The Weill Institute for Cell and Molecular Biology's Career Council invites trainees from across Cornell University to hear from Dr. Marcus Smolka, Ph.D. (Professor, Molecular Biology & Genetics and Interim Director, Weill Institute for Cell and Molecular Biology) as he reflects on his Journey Through Science and what challenges and triumphs throughout his career led him to where he is today. There will be plenty of opportunity for Q&A and refreshments will be provided to all those in attendance.

May 1, 2024

Dr. Magnus Nordborg, Scientific Director, Gregor Mendel Institute, Austria Academy of Sciences

“Towards an unbiased characterization of genetic diversity”

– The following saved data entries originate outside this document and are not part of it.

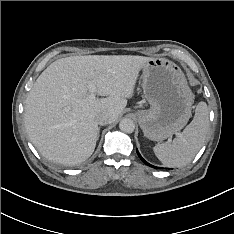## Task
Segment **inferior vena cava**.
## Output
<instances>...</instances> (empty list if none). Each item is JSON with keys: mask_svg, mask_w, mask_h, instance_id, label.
<instances>
[{"mask_svg": "<svg viewBox=\"0 0 234 234\" xmlns=\"http://www.w3.org/2000/svg\"><path fill=\"white\" fill-rule=\"evenodd\" d=\"M96 122L99 125H106L110 122V116L107 112H101L96 115Z\"/></svg>", "mask_w": 234, "mask_h": 234, "instance_id": "602c4592", "label": "inferior vena cava"}]
</instances>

Our view of genetic diversity is shaped by methods that provide an incomplete and highly biased picture, effectively limited to single-nucleotide polymorphism in conserved regions of the genome. Long-read sequencing technologies, which are starting to provide nearly complete genome sequences for population samples, should solve the problem—except that characterizing and making sense of non-SNP variation is difficult even with perfect sequence data. I will describe our attempts to investigate and address this problem using samples of genomes from Arabidopsis thaliana as an example. Our analyses reveal substantial and worrying biases in current data that affect everything from GWAS and functional genomics to population genetics and diversity studies. We also discover exciting new biology, especially when it comes to understanding the evolutionary dynamics of transposable elements. We demonstrate that existing genome annotation tools do not predict mobile elements well even in a model plant and present alternative algorithms.

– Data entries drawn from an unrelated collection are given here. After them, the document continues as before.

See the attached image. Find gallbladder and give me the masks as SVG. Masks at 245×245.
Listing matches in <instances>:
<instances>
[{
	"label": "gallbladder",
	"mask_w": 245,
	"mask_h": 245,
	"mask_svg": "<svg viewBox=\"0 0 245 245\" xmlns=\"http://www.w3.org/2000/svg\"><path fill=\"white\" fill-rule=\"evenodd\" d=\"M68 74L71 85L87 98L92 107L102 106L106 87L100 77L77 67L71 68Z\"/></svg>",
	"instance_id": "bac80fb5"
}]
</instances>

Twenty-five years ago, technical developments that came out of the Human Genome Project ushered in the SNP era, leading to a revolution of population genetics—as predicted by Aravinda Chakravarti, who noted that we needed models to “make sense out of sequence”. I will argue that we are in an analogous position now, with technologies making it easy to generate complete genomes sequences of almost any species at a population scale—an enormous breakthrough for anyone interested in the full diversity of life. However, to make sense of these data, we will need a modeling framework rooted in population genetics, but which also incorporates accurate mechanistic models of the mutational and recombination processes that ultimately generate genetic variation. This framework remains to be developed.

April 29, 2024

Seminar title: Jacks of all trades in the realm of plenty: Taking another look at Amazonian poyphagous herbivores.

Hosted by Andre Kessler

April 26, 2024

Moss functional traits and biogeochemical impacts of the bryosphere.

April 22, 2024

Environmental signals, phenotypic plasticity, and evolutionary change: insights from killifish and waterfleas.

Hosted by Swanne Gordon

April 19, 2024

The James B. Sumner Lecture was established to honor Professor Sumner and brings preeminent scientists to Cornell to speak about broad ranging topics in biological and biomedical Research. 

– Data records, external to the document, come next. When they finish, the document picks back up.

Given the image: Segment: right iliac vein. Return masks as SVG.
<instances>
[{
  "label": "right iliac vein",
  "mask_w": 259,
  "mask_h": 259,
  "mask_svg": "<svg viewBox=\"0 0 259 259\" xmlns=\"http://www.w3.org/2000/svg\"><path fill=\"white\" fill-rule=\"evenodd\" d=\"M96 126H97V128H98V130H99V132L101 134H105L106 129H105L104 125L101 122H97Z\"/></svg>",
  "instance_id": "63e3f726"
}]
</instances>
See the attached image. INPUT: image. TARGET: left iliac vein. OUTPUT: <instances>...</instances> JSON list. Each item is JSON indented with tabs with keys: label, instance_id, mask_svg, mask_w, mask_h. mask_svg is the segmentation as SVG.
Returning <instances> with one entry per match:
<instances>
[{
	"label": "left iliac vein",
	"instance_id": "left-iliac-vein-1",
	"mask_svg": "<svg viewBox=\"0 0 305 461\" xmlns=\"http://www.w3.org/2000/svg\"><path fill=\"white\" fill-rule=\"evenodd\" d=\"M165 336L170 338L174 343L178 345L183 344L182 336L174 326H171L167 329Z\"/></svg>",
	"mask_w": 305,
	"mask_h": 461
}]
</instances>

Dr. Rapoport is a Professor at Harvard Medical School and Howard Hughes Medical Institute Investigator. He is a member of the American and German National Academy of Sciences and has won numerous awards including the 2004 Otto Warburg Medal, 2005 Max Delbrück Medal, 2007 Sir Hans Krebs Medal, and 2011 Schleiden Medal. His seminar wil

He is interested in the mechanisms by which proteins are transported across membranes, how misfolded proteins are degraded, and how organelles form and maintain their characteristic shapes. Most of the projects center around the endoplasmic reticulum (ER). One project concerns the molecular mechanism by which proteins are translocated across the ER membrane or across the plasma membrane in bacteria and archaea. Much of the current work deals with ERAD (ER-associated protein degradation), a process in which misfolded proteins are retro-translocated across the ER membrane into the cytosol. Major questions concern the mechanism by which proteins move across the membrane and are extracted by the Cdc48 ATPase.

 

April 15, 2024

Why can't we predict traits from the environment? Pondering persistent problems in plant functional ecology.

Hosted by Xu/Agrawal

April 12, 2024

Seminar title: The Everglades: degradation and challenges for restoration.